Fin dai tempi dei primi demo ed ep, il percorso della band si è contraddistinto per attitudine e desiderio di professionalità, tanto dal punto di vista del songwriting che da quello della costante crescita del livello del collettivo a 360°, il tutto concretizzato in due ottimi full-lenght come “Dawn Of Fury” del 2012 e “The Worst Form Of Life” del 2018, fulgidi esempi di death metal dalle profonde radici old school, ma privo di qualsivoglia anacronismo. Per festeggiare le loro due decadi di attività, i Chronic Hate (accasatisi presso l'etichetta austriaca “Kult Und Kaos Productions”) danno alle stampe questo ep di quattro pezzi (tre inediti e una riuscita cover dei numi tutelari Dismember) intitolato REFLECTION ON RUIN, breve quanto estremamente efficace nel fornirci una cartina di tornasole in merito al loro stato di salute. Si parte subito in quarta con ferocissima VISIONS, assalto all'arma bianca concepito per non fare prigioniero alcuno. Echi di death metal statunitense (Morbid Angel e Immolation su tutti, con alcune derive alla Suffocation) fanno gaudiosamente a cazzoti con squarci di death metal europeo, soprattutto nelle inaspettate quanto riuscite aperture melodiche dai toni aspri e quasi black che non possono non richiamare alla mente i primi vagiti del death metal melodico svedese (e qui è impossibile non citare i Dark Tranquillity di Skydancer, ma anche altri acts non baciati dal medesimo successo commerciale, ma assolutamente capaci di creare melting pot stilistici entusiasmanti, quali Gates Of Ishtar e A Canorous Quintet). La combinazione di questi due stilemi da vita a un pezzo assolutamente riuscitissimo, dove la melodia (usata con parsimonia e sapienza) non va mai a intaccare l'indole profondamente brutale della composizione, esaltata e valorizzata al massimo da una formazione (composta da Andrea alla voce, Daniele e Massimo alle chitarre, Marco al basso e Alexandar alla batteria) che suona affiatata e centrata come non mai (tanto dal punto di vista tecnico, grazie a singole prestazioni assolutamente impeccabili, quanto dal punto di vista della pura “cazzimma”, quantomai indispensabile per concorrere in modo competitivo in un mercato ultra-inflazionato come quello odierno, donando al proprio materiale quella scintilla in più in grado di colpire nel profondo l'immaginario dell'ascoltatore). 
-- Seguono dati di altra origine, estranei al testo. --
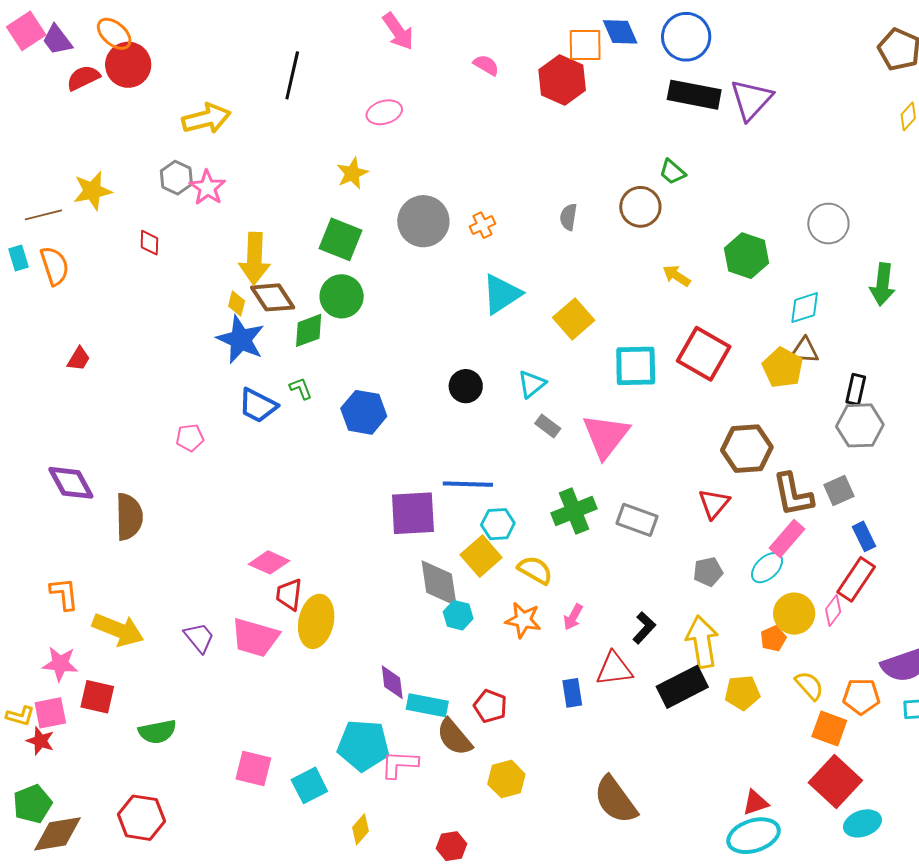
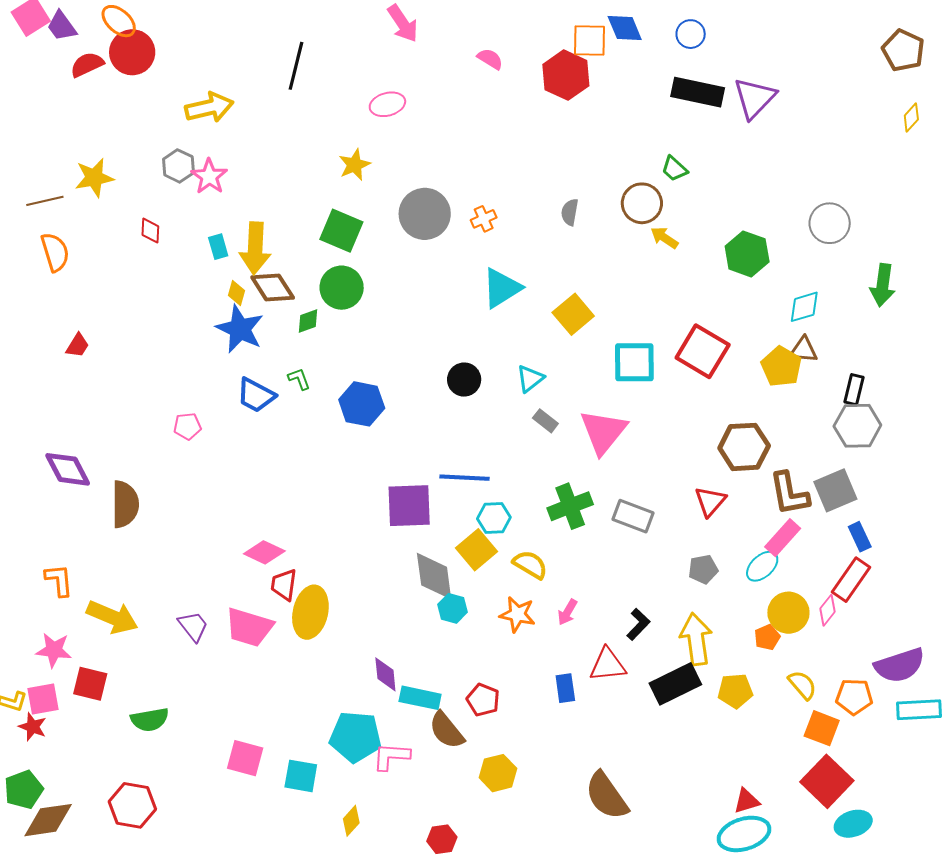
blue circle: (686, 37) -> (691, 34), size x0.6
cyan rectangle: (19, 258) -> (218, 247), moved
yellow arrow: (677, 276) -> (664, 238), moved
green diamond: (309, 330) -> (308, 321), size x0.7
gray square: (839, 490) -> (835, 490), size x1.4
cyan square: (309, 785) -> (301, 776), turned 36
Muscolarità e attenzione per il riffing trasudano in modo evidente anche dalla successiva NO LIGHTS NO HOPE, scarnificante e perniciosa, resa più tetra e macilenta da influenze Incantation ed estremamente dinamica da un uso ancora una volta sapiente di oblique quanto cupe melodie le quali, unite a un costrutto decisamente vario e strutturato, contribuiscono a rendere il brano avvincente e impattante dalla prima all'ultima nota. Non si arretra di un passo nemmeno con la successiva DOWN TO RUIN, brutalissima e malata, marchiata a fuoco da accelerazioni devastanti e aperture death/thrash in odore dei migliori Deicide e Cannibal Corpse (ma anche Benediction e primi Pestilence, vista l'indiscussa abilità dei nostri nel fondere sapientemente i due grandi poli magnetici del death metal mondiale), resa ancora più pesante da pachidermici quanto ponderati rallentamenti (griffati dal conclamato amore dei Chronic Hate per le melodie trasversali e poco piacione) e suggellata da una prestazione maiuscola di Andrea dietro al microfono, fra growl profondissimi e scream lancinanti. L'ep si chiude, come già accennato in precedenza, con un'ottima cover dei mai abbastanza incensati Dismember (per la precisione, il brano scelto è MISANTHROPIC, tratta dall'album “Death Metal” del 1997), resa in modo piuttosto fedele all'originale ma personalizzata grazie a un approccio più chirurgico e meno primordiale. Un ottimo tributo e un ottimo modo per chiudere un ep che ci consegna una band in piena forma in vista dell'annunciato, prossimo, full lenght. Breve, brutale e senza pietà.

Un ep da godere e rigodere tutto d'un fiato. Promossi su tutta la linea.